§ YOUR TASK
In your copy, leave out the pictures and repeat every record exactly.

§ EXERCISE MATERIALS
*****

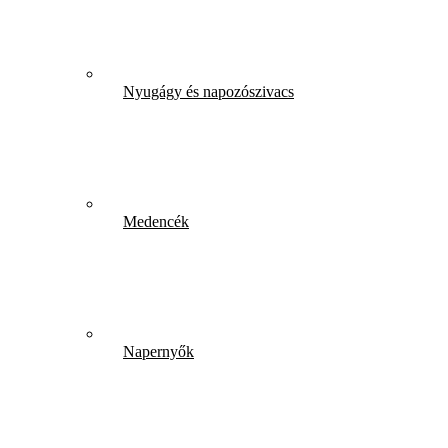
Nyugágy és napozószivacs
Medencék
Napernyők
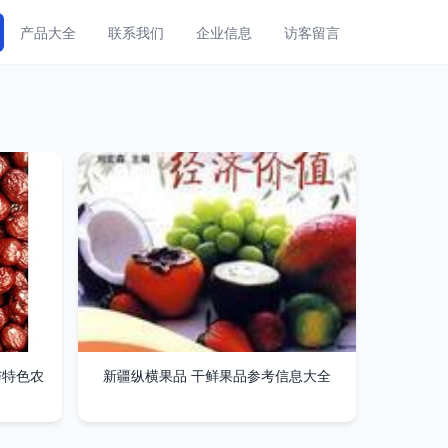
产品大全
联系我们
企业信息
访客留言
与特色农
新疆纵横果品 干鲜果品参考信息大全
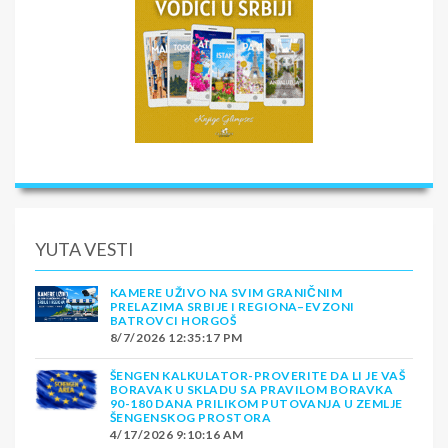
YUTA VESTI
KAMERE UŽIVO NA SVIM GRANIČNIM
PRELAZIMA SRBIJE I REGIONA–EVZONI
BATROVCI HORGOŠ
8/7/2026 12:35:17 PM
ŠENGEN KALKULATOR-PROVERITE DA LI JE VAŠ
BORAVAK U SKLADU SA PRAVILOM BORAVKA
90-180 DANA PRILIKOM PUTOVANJA U ZEMLJE
ŠENGENSKOG PROSTORA
4/17/2026 9:10:16 AM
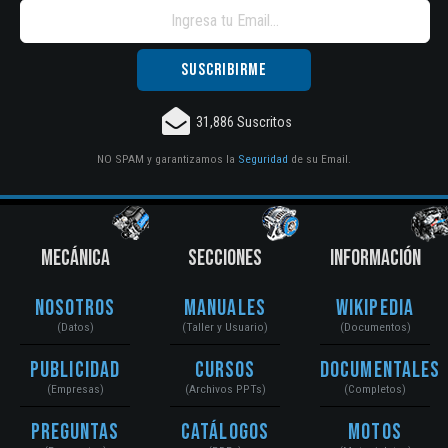
31,886 Suscritos
NO SPAM y garantizamos la
Seguridad
de su Email.
MECÁNICA
SECCIONES
INFORMACIÓN
Nosotros
Manuales
Wikipedia
(Datos)
(Taller y Usuario)
(Documentos)
Publicidad
Cursos
Documentales
(Empresas)
(Archivos PPTs)
(Completos)
Preguntas
Catálogos
Motos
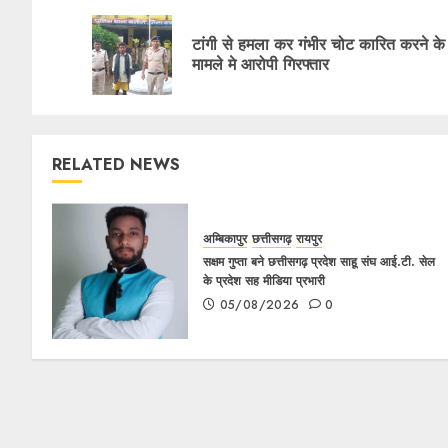
टांगी से हमला कर गंभीर चोट कारित करने के
मामले मे आरोपी गिरफ्तार
RELATED NEWS
अम्बिकापुर
छत्तीसगढ़
रायपुर
सक्षम गुप्ता बने छत्तीसगढ़ प्रदेश साहू संघ आई.टी. सेल
के प्रदेश सह मीडिया प्रभारी
05/08/2026
0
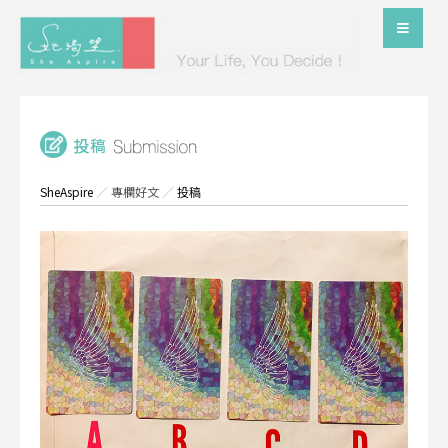
SheAspire
／
專欄好文
／
投稿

*****

§ RESPONSE BOX
Nyugágy és napozószivacs
Medencék
Napernyők
产品大全
联系我们
企业信息
访客留言
与特色农
新疆纵横果品 干鲜果品参考信息大全
YUTA VESTI
KAMERE UŽIVO NA SVIM GRANIČNIM
PRELAZIMA SRBIJE I REGIONA–EVZONI
BATROVCI HORGOŠ
8/7/2026 12:35:17 PM
ŠENGEN KALKULATOR-PROVERITE DA LI JE VAŠ
BORAVAK U SKLADU SA PRAVILOM BORAVKA
90-180 DANA PRILIKOM PUTOVANJA U ZEMLJE
ŠENGENSKOG PROSTORA
4/17/2026 9:10:16 AM
31,886 Suscritos
NO SPAM y garantizamos la
Seguridad
de su Email.
MECÁNICA
SECCIONES
INFORMACIÓN
Nosotros
Manuales
Wikipedia
(Datos)
(Taller y Usuario)
(Documentos)
Publicidad
Cursos
Documentales
(Empresas)
(Archivos PPTs)
(Completos)
Preguntas
Catálogos
Motos
टांगी से हमला कर गंभीर चोट कारित करने के
मामले मे आरोपी गिरफ्तार
RELATED NEWS
अम्बिकापुर
छत्तीसगढ़
रायपुर
सक्षम गुप्ता बने छत्तीसगढ़ प्रदेश साहू संघ आई.टी. सेल
के प्रदेश सह मीडिया प्रभारी
05/08/2026
0
SheAspire
／
專欄好文
／
投稿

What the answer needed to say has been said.